NEW YORK – Oil prices advanced on Wednesday as a decision by OPEC+ to implement only a minimal production increase for November overshadowed signs of rising U.S. crude inventories, temporarily easing investor fears of a market glut.
Brent crude, the international benchmark, rose 0.7% to trade at $65.93 a barrel, while U.S. West Texas Intermediate (WTI) climbed 0.8% to $62.24 by 0400 GMT.
The Organization of the Petroleum Exporting Countries and its allies, known as OPEC+, opted to raise output by a modest 137,000 barrels per day (bpd) next month. This cautious increase, the smallest among the options considered, signaled to the market that the cartel is keen on preventing an oversupply and maintaining market stability.
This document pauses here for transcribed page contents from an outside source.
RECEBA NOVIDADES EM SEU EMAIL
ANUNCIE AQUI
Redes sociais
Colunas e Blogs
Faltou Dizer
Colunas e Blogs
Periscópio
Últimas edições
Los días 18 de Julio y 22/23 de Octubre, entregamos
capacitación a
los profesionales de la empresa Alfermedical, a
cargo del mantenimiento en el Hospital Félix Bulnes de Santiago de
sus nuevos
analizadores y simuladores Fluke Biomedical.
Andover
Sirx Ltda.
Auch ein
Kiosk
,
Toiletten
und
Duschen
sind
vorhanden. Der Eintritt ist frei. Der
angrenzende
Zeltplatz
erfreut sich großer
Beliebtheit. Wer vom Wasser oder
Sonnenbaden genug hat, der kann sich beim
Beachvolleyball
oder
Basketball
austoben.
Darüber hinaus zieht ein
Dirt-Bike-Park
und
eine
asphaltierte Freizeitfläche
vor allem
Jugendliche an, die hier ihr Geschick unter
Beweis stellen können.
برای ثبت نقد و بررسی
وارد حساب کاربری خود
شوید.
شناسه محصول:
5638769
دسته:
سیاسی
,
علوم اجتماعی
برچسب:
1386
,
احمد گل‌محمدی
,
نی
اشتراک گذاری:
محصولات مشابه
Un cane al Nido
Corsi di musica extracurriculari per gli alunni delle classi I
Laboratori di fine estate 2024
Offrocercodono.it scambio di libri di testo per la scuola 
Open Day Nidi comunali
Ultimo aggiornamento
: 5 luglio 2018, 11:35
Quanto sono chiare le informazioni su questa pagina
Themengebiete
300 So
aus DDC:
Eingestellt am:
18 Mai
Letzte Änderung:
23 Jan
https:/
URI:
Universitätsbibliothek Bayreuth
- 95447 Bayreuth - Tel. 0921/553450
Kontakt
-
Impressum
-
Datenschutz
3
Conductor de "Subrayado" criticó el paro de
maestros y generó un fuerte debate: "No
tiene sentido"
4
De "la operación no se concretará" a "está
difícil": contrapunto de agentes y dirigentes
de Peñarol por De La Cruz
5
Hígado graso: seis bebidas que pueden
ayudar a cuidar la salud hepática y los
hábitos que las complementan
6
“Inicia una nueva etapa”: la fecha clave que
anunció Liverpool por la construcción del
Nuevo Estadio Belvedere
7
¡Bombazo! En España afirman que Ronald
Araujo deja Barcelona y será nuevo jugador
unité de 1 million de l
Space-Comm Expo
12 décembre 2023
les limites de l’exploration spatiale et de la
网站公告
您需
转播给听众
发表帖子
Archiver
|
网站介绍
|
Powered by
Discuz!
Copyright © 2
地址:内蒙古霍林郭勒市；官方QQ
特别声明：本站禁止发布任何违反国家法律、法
The move has placed the market in what one analyst called “price limbo,” caught between competing narratives.
“The market is balancing the risk of a potential supply glut against the reality that the [OPEC+] ramp-up will not be as fast as anticipated,” said Emril Jamil, a senior analyst at LSEG Oil Research.
On the bullish side, the disciplined OPEC+ stance and continued efforts to curb Russian crude flows are encouraging traders to hold long positions. Analysts at ANZ Bank noted that “until the physical market shows signs of softening via rising inventories, investors are likely to discount the impact of the production increases.”
However, capping these gains are persistent fears of an eventual supply glut. These concerns are fueled by two key factors: High Russian Output: Fears of a significant disruption to Russian supply have eased, with seaborne crude shipments holding near a 16-month high, and Record U.S. Production: The U.S. Energy Information Administration (EIA) said Tuesday it expects domestic oil production to set a larger record this year than previously forecast.
Market attention is now squarely focused on upcoming official U.S. inventory data for a clearer demand signal. Preliminary figures from the American Petroleum Institute (API) on Tuesday presented a mixed picture, showing a 2.78 million barrel build in crude stocks for the week ending October 3. In a bullish counterpoint, the same report indicated draws in gasoline and distillate inventories.
Investors will be closely watching the official EIA report due later on Wednesday for confirmation and further direction.